Collected data entries

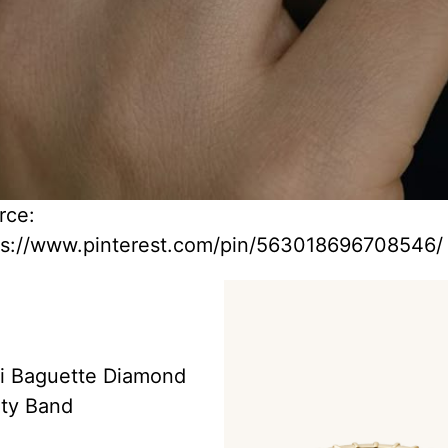
rce:
ps://www.pinterest.com/pin/563018696708546/
i Baguette Diamond
ity Band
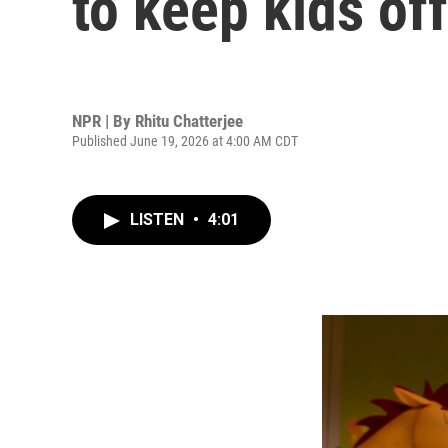
to keep kids of
NPR | By
Rhitu Chatterjee
Published June 19, 2026 at 4:00 AM CDT
LISTEN
•
4:01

■ **The problem**: Would you retype every line shown above exactly, leaving the pictures aside?

■ **Response for this exercise**:
rce:
ps://www.pinterest.com/pin/563018696708546/
i Baguette Diamond
ity Band
to keep kids of
NPR | By
Rhitu Chatterjee
Published June 19, 2026 at 4:00 AM CDT
LISTEN
•
4:01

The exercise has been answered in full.